_Task description_
Using the data that follows, output only the lines from the line with "не является публичной офертой" up to and including the line with "ПОЛЕЗНА ИНФОРМАЦИЯ", exactly, leaving pictures aside.

_Collected data_
◇ ◇ ◇ ◇

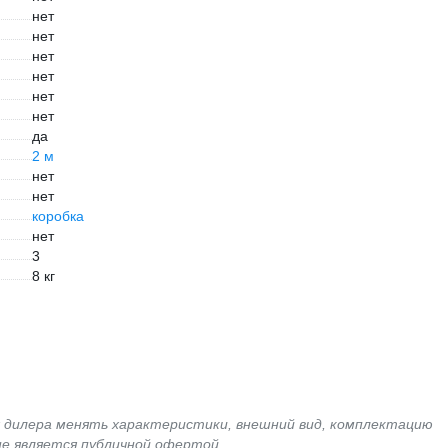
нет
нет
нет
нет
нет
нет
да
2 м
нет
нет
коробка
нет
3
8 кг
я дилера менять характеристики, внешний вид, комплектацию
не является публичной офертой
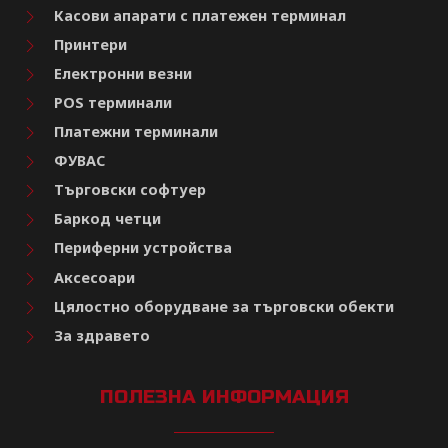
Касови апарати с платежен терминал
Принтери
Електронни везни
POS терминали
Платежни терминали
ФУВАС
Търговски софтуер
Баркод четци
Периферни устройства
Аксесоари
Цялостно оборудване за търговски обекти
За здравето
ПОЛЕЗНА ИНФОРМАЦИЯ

◇ ◇ ◇ ◇

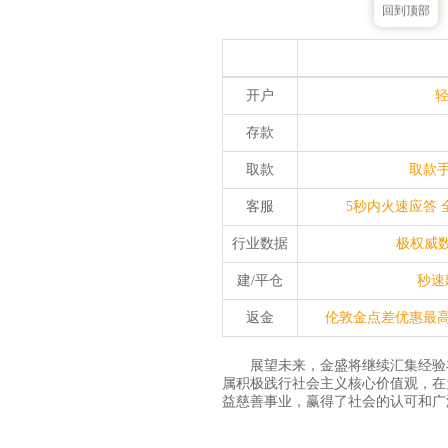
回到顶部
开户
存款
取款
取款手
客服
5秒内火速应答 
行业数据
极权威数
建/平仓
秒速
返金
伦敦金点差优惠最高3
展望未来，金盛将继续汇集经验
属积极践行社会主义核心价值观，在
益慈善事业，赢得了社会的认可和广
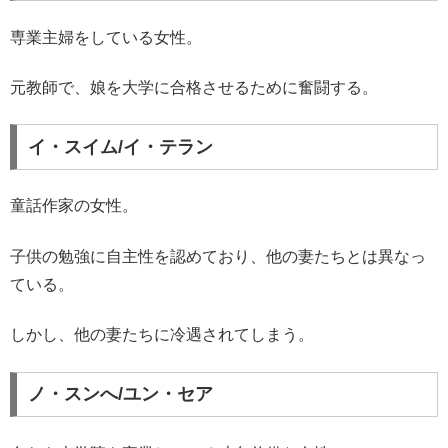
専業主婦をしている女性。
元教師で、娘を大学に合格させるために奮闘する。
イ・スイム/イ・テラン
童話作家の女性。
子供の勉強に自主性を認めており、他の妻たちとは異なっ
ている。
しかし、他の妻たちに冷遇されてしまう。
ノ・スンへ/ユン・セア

◇ ◇ ◇ ◇

_Task result_
не является публичной офертой
Касови апарати с платежен терминал
Принтери
Електронни везни
POS терминали
Платежни терминали
ФУВАС
Търговски софтуер
Баркод четци
Периферни устройства
Аксесоари
Цялостно оборудване за търговски обекти
За здравето
ПОЛЕЗНА ИНФОРМАЦИЯ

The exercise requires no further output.